WHAT THE TASK ASKS:
Return the following entries exactly, word for word.

SOURCE DATA:
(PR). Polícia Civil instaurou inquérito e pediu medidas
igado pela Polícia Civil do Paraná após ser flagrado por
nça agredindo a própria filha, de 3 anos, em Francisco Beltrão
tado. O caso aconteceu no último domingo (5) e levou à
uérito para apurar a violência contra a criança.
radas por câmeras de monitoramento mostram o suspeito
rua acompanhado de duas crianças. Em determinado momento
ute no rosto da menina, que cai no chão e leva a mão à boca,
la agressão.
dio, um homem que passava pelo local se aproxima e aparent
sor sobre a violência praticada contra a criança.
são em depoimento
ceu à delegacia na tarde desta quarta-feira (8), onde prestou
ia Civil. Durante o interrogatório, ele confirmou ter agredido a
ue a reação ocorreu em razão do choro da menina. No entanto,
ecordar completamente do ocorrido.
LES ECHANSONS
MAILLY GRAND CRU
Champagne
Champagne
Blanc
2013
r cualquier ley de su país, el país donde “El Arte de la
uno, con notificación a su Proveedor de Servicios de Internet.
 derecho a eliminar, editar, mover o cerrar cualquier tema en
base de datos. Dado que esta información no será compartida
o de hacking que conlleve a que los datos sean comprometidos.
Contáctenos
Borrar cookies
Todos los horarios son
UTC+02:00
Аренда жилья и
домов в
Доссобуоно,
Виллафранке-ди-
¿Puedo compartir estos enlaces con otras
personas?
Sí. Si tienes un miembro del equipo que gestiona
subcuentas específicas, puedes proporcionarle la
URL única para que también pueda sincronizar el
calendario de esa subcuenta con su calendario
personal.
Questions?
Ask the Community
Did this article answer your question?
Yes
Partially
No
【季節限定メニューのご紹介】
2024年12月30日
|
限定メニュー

SOLUTION FOR THIS TASK:
(PR). Polícia Civil instaurou inquérito e pediu medidas
igado pela Polícia Civil do Paraná após ser flagrado por
nça agredindo a própria filha, de 3 anos, em Francisco Beltrão
tado. O caso aconteceu no último domingo (5) e levou à
uérito para apurar a violência contra a criança.
radas por câmeras de monitoramento mostram o suspeito
rua acompanhado de duas crianças. Em determinado momento
ute no rosto da menina, que cai no chão e leva a mão à boca,
la agressão.
dio, um homem que passava pelo local se aproxima e aparent
sor sobre a violência praticada contra a criança.
são em depoimento
ceu à delegacia na tarde desta quarta-feira (8), onde prestou
ia Civil. Durante o interrogatório, ele confirmou ter agredido a
ue a reação ocorreu em razão do choro da menina. No entanto,
ecordar completamente do ocorrido.
LES ECHANSONS
MAILLY GRAND CRU
Champagne
Champagne
Blanc
2013
r cualquier ley de su país, el país donde “El Arte de la
uno, con notificación a su Proveedor de Servicios de Internet.
 derecho a eliminar, editar, mover o cerrar cualquier tema en
base de datos. Dado que esta información no será compartida
o de hacking que conlleve a que los datos sean comprometidos.
Contáctenos
Borrar cookies
Todos los horarios son
UTC+02:00
Аренда жилья и
домов в
Доссобуоно,
Виллафранке-ди-
¿Puedo compartir estos enlaces con otras
personas?
Sí. Si tienes un miembro del equipo que gestiona
subcuentas específicas, puedes proporcionarle la
URL única para que también pueda sincronizar el
calendario de esa subcuenta con su calendario
personal.
Questions?
Ask the Community
Did this article answer your question?
Yes
Partially
No
【季節限定メニューのご紹介】
2024年12月30日
|
限定メニュー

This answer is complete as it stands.